Challenges and opportunities of thermomechanical FEM simulations of high fidelity aero-engine models by implicit time-integration

摘要

Due to the demand of more and more detailed FEM simulation results of whole aero-engine models, the number of DOF of such models increases dramatically up to a few millions. Although the available computational power for the solution of such highly nonlinear, dynamic boundary value problems also increased during the last years, the overall computational time of these high-fidelity models for the implicit simulation of a few seconds of the running engine is in the order of weeks even on high-performance clusters with thousands of CPU cores. On the other hand, during the development of such models one is faced with a bunch of challenges, which do not occur in simplified models. Since in high-fidelity models even the bearings are not idealized or simplified the mesh of the surrounding parts needs to be fine enough to allow a kinematically correct rotation of the bearing. It will be shown that the necessary mesh density does not only depend on the geometric properties but also on the used contact algorithm. The used contact algorithm also has a big influence onto the time-step which is used by the implicit time-integration algorithm.
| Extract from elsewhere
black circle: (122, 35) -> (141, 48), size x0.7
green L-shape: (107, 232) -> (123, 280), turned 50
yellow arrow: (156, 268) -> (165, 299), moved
Especially so-called Mortar contact formulations showed very promising results also with respect to the accuracy of the contact stresses since Mortar algorithms take into account the element shape functions. Of big importance is also the choice of the correct Finite Element formulation in combination with a proper anti-Hourglassing algorithm. Excessive tests have been performed with different formulations and some results will be presented. Also the used time-integration algorithm itself has to be chosen carefully when dealing with fast rotating structures since the classical Newmark time-integration scheme becomes instable in certain situations. To avoid these instability issues a so-called Newmark-3-Point-Euler-Backward time-integration scheme has been implemented. Finally, strategies for the reduction of the number of degrees of freedom have been investigated, which do not decrease the accuracy of the computational results of the model. Here, the substitution of solid elements by shell elements in areas where this is applicable is a very promising approach.